Information supplied:
_ _ _ _ _ _ _

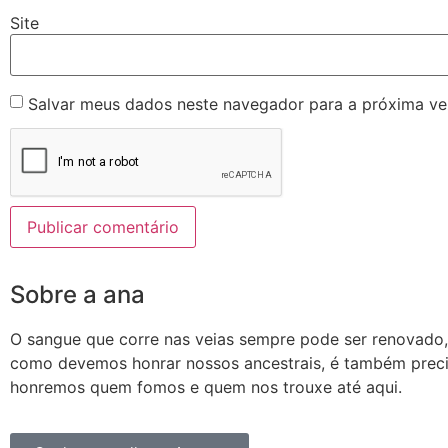
Site
Salvar meus dados neste navegador para a próxima ve
Sobre a ana
O sangue que corre nas veias sempre pode ser renovado
como devemos honrar nossos ancestrais, é também prec
honremos quem fomos e quem nos trouxe até aqui.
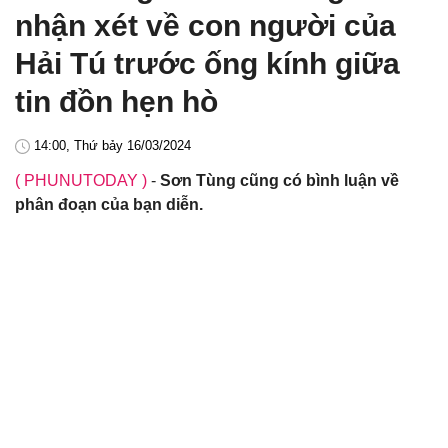
nhận xét về con người của
Hải Tú trước ống kính giữa
tin đồn hẹn hò
14:00, Thứ bảy 16/03/2024
( PHUNUTODAY )
-
Sơn Tùng cũng có bình luận về
phân đoạn của bạn diễn.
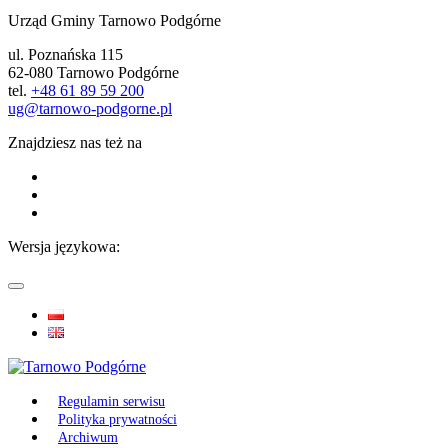
Urząd Gminy Tarnowo Podgórne
ul. Poznańska 115
62-080 Tarnowo Podgórne
tel.
+48 61 89 59 200
ug@tarnowo-podgorne.pl
Znajdziesz nas też na
Wersja językowa:
Regulamin serwisu
Polityka prywatności
Archiwum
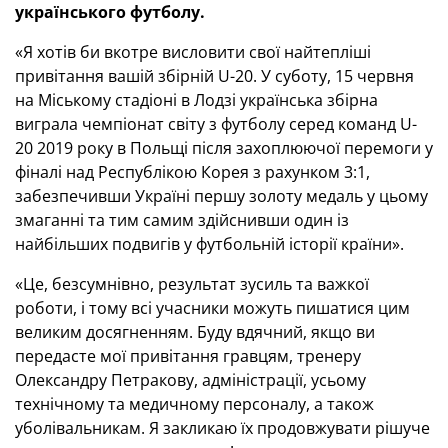
українського футболу.
«Я хотів би вкотре висловити свої найтепліші
привітання вашій збірній U-20. У суботу, 15 червня
на Міському стадіоні в Лодзі українська збірна
виграла чемпіонат світу з футболу серед команд U-
20 2019 року в Польщі після захоплюючої перемоги у
фіналі над Республікою Корея з рахунком 3:1,
забезпечивши Україні першу золоту медаль у цьому
змаганні та тим самим здійснивши один із
найбільших подвигів у футбольній історії країни».
«Це, безсумнівно, результат зусиль та важкої
роботи, і тому всі учасники можуть пишатися цим
великим досягненням. Буду вдячний, якщо ви
передасте мої привітання гравцям, тренеру
Олександру Петракову, адміністрації, усьому
технічному та медичному персоналу, а також
уболівальникам. Я закликаю їх продовжувати рішуче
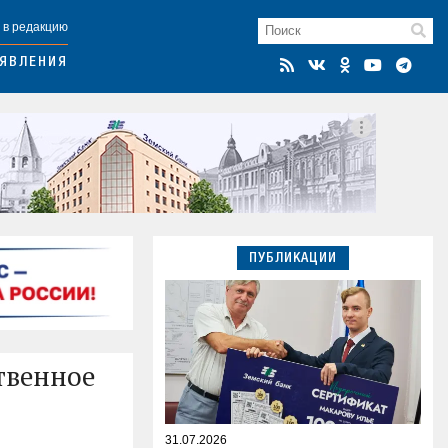
 в редакцию
ЯВЛЕНИЯ
ПУБЛИКАЦИИ
твенное
31.07.2026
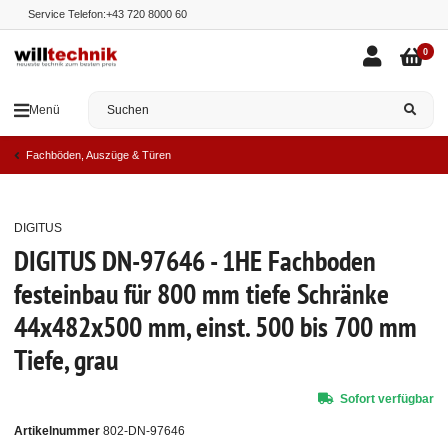
Service Telefon:
+43 720 8000 60
0
Menü
Fachböden, Auszüge & Türen
DIGITUS
Top
DIGITUS DN-97646 - 1HE Fachboden
festeinbau für 800 mm tiefe Schränke
44x482x500 mm, einst. 500 bis 700 mm
Tiefe, grau
Sofort verfügbar
Artikelnummer
802-DN-97646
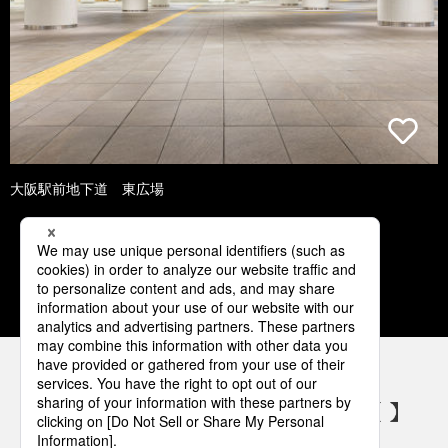
大阪駅前地下道 東広場
1
2
3
4
5
パナソニックの電気設備 SNSアカウント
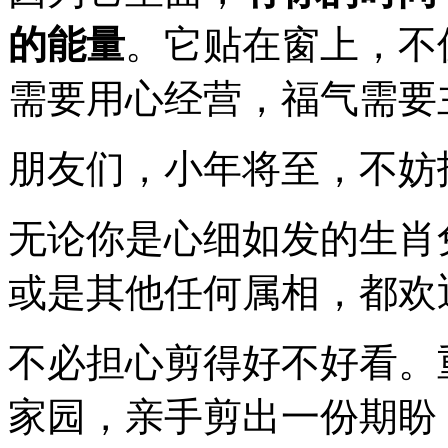
的能量
。它贴在窗上，不
需要用心经营，福气需要
朋友们，小年将至，不妨
无论你是心细如发的生肖
或是其他任何属相，都欢
不必担心剪得好不好看。
家园，亲手剪出一份期盼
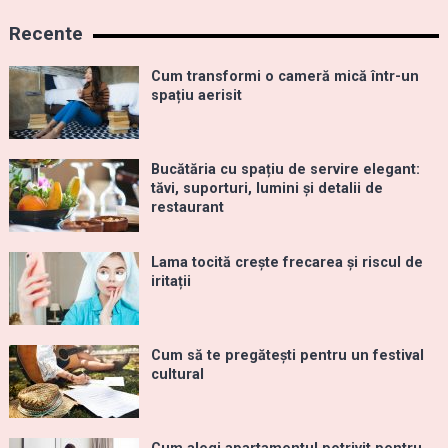
Recente
Cum transformi o cameră mică într-un
spațiu aerisit
Bucătăria cu spațiu de servire elegant:
tăvi, suporturi, lumini și detalii de
restaurant
Lama tocită crește frecarea și riscul de
iritații
Cum să te pregătești pentru un festival
cultural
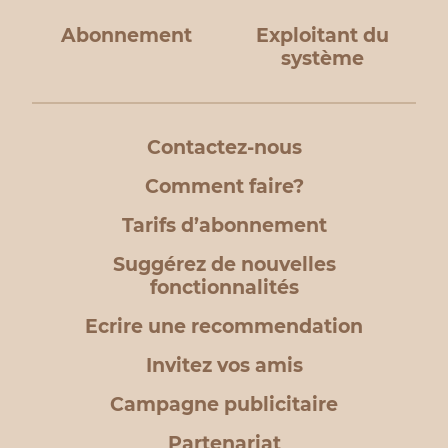
Abonnement
Exploitant du
système
Contactez-nous
Comment faire?
Tarifs d’abonnement
Suggérez de nouvelles
fonctionnalités
Ecrire une recommendation
Invitez vos amis
Campagne publicitaire
Partenariat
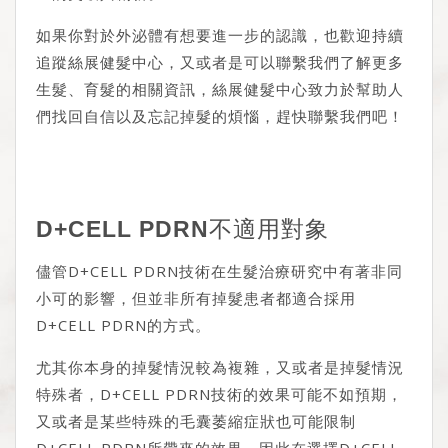
如果你對於外泌體有想要進一步的認識，也歡迎持續
追蹤絲展健髮中心，又或者是可以聯繫我們了解更多
生髮、育髮的相關資訊，絲展健髮中心致力於幫助人
們找回自信以及忘記掉髮的煩惱，
趕快聯繫我們
吧！
D+CELL PDRN不適用對象
儘管D+CELL PDRN技術在生髮治療研究中有著非同
小可的影響，但並非所有掉髮患者都適合採用
D+CELL PDRN的方式。
尤其你本身的掉髮情況較為複雜，又或者是掉髮情況
特殊者，D+CELL PDRN技術的效果可能不如預期，
又或者是某些特殊的毛囊萎縮症狀也可能限制
D+CELL PDRN所帶來的效果。因此在選擇D+CELL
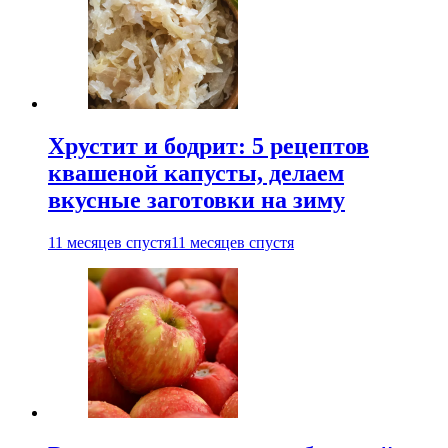
Хрустит и бодрит: 5 рецептов
квашеной капусты, делаем
вкусные заготовки на зиму
11 месяцев спустя
11 месяцев спустя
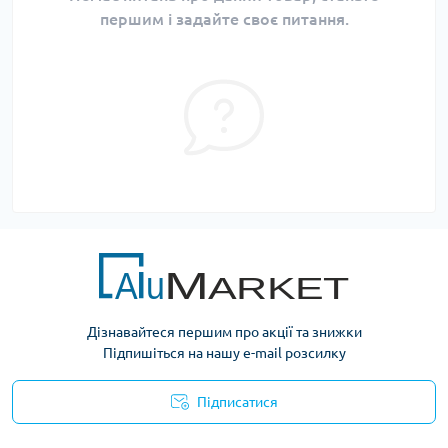
першим і задайте своє питання.
Дізнавайтеся першим про акції та знижки
Підпишіться на нашу e-mail розсилку
Підписатися
Умови оферти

_ _ _ _ _ _ _

Exercise:
When you write out the material again, keep every word exact and omit the pictures.

Response:
Site
Salvar meus dados neste navegador para a próxima ve
Sobre a ana
O sangue que corre nas veias sempre pode ser renovado
como devemos honrar nossos ancestrais, é também prec
honremos quem fomos e quem nos trouxe até aqui.
nhận xét về con người của
Hải Tú trước ống kính giữa
tin đồn hẹn hò
14:00, Thứ bảy 16/03/2024
( PHUNUTODAY )
-
Sơn Tùng cũng có bình luận về
phân đoạn của bạn diễn.
Urząd Gminy Tarnowo Podgórne
ul. Poznańska 115
62-080 Tarnowo Podgórne
tel.
+48 61 89 59 200
ug@tarnowo-podgorne.pl
Znajdziesz nas też na
Wersja językowa:
Regulamin serwisu
Polityka prywatności
Archiwum
українського футболу.
«Я хотів би вкотре висловити свої найтепліші
привітання вашій збірній U-20. У суботу, 15 червня
на Міському стадіоні в Лодзі українська збірна
виграла чемпіонат світу з футболу серед команд U-
20 2019 року в Польщі після захоплюючої перемоги у
фіналі над Республікою Корея з рахунком 3:1,
забезпечивши Україні першу золоту медаль у цьому
змаганні та тим самим здійснивши один із
найбільших подвигів у футбольній історії країни».
«Це, безсумнівно, результат зусиль та важкої
роботи, і тому всі учасники можуть пишатися цим
великим досягненням. Буду вдячний, якщо ви
передасте мої привітання гравцям, тренеру
Олександру Петракову, адміністрації, усьому
технічному та медичному персоналу, а також
уболівальникам. Я закликаю їх продовжувати рішуче
 в редакцию
ЯВЛЕНИЯ
ПУБЛИКАЦИИ
твенное
31.07.2026
Service Telefon:
+43 720 8000 60
0
Menü
Fachböden, Auszüge & Türen
DIGITUS
Top
DIGITUS DN-97646 - 1HE Fachboden
festeinbau für 800 mm tiefe Schränke
44x482x500 mm, einst. 500 bis 700 mm
Tiefe, grau
Sofort verfügbar
Artikelnummer
802-DN-97646
大阪駅前地下道 東広場
1
2
3
4
5
パナソニックの電気設備 SNSアカウント
的能量
。它贴在窗上，不
需要用心经营，福气需要
朋友们，小年将至，不妨
无论你是心细如发的生肖
或是其他任何属相，都欢
不必担心剪得好不好看。
家园，亲手剪出一份期盼
Recente
Cum transformi o cameră mică într-un
spațiu aerisit
Bucătăria cu spațiu de servire elegant:
tăvi, suporturi, lumini și detalii de
restaurant
Lama tocită crește frecarea și riscul de
iritații
Cum să te pregătești pentru un festival
cultural
Abonnement
Exploitant du
système
Contactez-nous
Comment faire?
Tarifs d’abonnement
Suggérez de nouvelles
fonctionnalités
Ecrire une recommendation
Invitez vos amis
Campagne publicitaire
Partenariat
如果你對於外泌體有想要進一步的認識，也歡迎持續
追蹤絲展健髮中心，又或者是可以聯繫我們了解更多
生髮、育髮的相關資訊，絲展健髮中心致力於幫助人
們找回自信以及忘記掉髮的煩惱，
趕快聯繫我們
吧！
D+CELL PDRN不適用對象
儘管D+CELL PDRN技術在生髮治療研究中有著非同
小可的影響，但並非所有掉髮患者都適合採用
D+CELL PDRN的方式。
尤其你本身的掉髮情況較為複雜，又或者是掉髮情況
特殊者，D+CELL PDRN技術的效果可能不如預期，
又或者是某些特殊的毛囊萎縮症狀也可能限制
D+CELL PDRN所帶來的效果。因此在選擇D+CELL
Хрустит и бодрит: 5 рецептов
квашеной капусты, делаем
вкусные заготовки на зиму
11 месяцев спустя
11 месяцев спустя
першим і задайте своє питання.
Дізнавайтеся першим про акції та знижки
Підпишіться на нашу e-mail розсилку
Підписатися
Умови оферти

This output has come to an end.